◆ **Task item**
All of the data below should be written out exactly.

[Records drawn from a dataset]
────

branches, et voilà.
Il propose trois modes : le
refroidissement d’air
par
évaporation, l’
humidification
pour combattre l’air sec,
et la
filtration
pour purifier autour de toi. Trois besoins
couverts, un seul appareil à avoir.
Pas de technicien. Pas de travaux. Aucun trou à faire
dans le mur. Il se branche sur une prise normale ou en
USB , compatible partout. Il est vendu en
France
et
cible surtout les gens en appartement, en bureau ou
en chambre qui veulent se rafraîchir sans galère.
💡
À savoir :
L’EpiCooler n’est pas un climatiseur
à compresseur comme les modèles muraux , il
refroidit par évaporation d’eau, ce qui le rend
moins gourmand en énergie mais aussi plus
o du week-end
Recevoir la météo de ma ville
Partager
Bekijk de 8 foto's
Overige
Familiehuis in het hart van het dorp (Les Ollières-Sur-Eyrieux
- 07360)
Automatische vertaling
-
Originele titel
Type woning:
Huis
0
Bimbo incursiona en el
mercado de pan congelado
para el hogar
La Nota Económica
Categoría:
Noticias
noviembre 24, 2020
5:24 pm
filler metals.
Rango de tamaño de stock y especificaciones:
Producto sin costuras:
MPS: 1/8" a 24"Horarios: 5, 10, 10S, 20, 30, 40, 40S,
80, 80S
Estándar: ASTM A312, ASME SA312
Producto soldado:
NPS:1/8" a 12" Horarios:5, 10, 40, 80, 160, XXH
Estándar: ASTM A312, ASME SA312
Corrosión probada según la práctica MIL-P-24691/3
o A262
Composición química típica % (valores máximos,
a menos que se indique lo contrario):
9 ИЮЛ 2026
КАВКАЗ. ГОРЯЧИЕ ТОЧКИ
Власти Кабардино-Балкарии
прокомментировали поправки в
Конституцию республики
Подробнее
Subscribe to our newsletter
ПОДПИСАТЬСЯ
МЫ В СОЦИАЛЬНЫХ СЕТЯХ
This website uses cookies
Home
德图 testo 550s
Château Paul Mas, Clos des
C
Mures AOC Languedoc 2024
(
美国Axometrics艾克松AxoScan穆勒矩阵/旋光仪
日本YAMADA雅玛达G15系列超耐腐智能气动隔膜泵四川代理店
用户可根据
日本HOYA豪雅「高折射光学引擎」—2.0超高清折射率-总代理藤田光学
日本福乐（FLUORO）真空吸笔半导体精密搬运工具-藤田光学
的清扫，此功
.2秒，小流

────

◆ **Reply**
branches, et voilà.
Il propose trois modes : le
refroidissement d’air
par
évaporation, l’
humidification
pour combattre l’air sec,
et la
filtration
pour purifier autour de toi. Trois besoins
couverts, un seul appareil à avoir.
Pas de technicien. Pas de travaux. Aucun trou à faire
dans le mur. Il se branche sur une prise normale ou en
USB , compatible partout. Il est vendu en
France
et
cible surtout les gens en appartement, en bureau ou
en chambre qui veulent se rafraîchir sans galère.
💡
À savoir :
L’EpiCooler n’est pas un climatiseur
à compresseur comme les modèles muraux , il
refroidit par évaporation d’eau, ce qui le rend
moins gourmand en énergie mais aussi plus
o du week-end
Recevoir la météo de ma ville
Partager
Bekijk de 8 foto's
Overige
Familiehuis in het hart van het dorp (Les Ollières-Sur-Eyrieux
- 07360)
Automatische vertaling
-
Originele titel
Type woning:
Huis
0
Bimbo incursiona en el
mercado de pan congelado
para el hogar
La Nota Económica
Categoría:
Noticias
noviembre 24, 2020
5:24 pm
filler metals.
Rango de tamaño de stock y especificaciones:
Producto sin costuras:
MPS: 1/8" a 24"Horarios: 5, 10, 10S, 20, 30, 40, 40S,
80, 80S
Estándar: ASTM A312, ASME SA312
Producto soldado:
NPS:1/8" a 12" Horarios:5, 10, 40, 80, 160, XXH
Estándar: ASTM A312, ASME SA312
Corrosión probada según la práctica MIL-P-24691/3
o A262
Composición química típica % (valores máximos,
a menos que se indique lo contrario):
9 ИЮЛ 2026
КАВКАЗ. ГОРЯЧИЕ ТОЧКИ
Власти Кабардино-Балкарии
прокомментировали поправки в
Конституцию республики
Подробнее
Subscribe to our newsletter
ПОДПИСАТЬСЯ
МЫ В СОЦИАЛЬНЫХ СЕТЯХ
This website uses cookies
Home
德图 testo 550s
Château Paul Mas, Clos des
C
Mures AOC Languedoc 2024
(
美国Axometrics艾克松AxoScan穆勒矩阵/旋光仪
日本YAMADA雅玛达G15系列超耐腐智能气动隔膜泵四川代理店
用户可根据
日本HOYA豪雅「高折射光学引擎」—2.0超高清折射率-总代理藤田光学
日本福乐（FLUORO）真空吸笔半导体精密搬运工具-藤田光学
的清扫，此功
.2秒，小流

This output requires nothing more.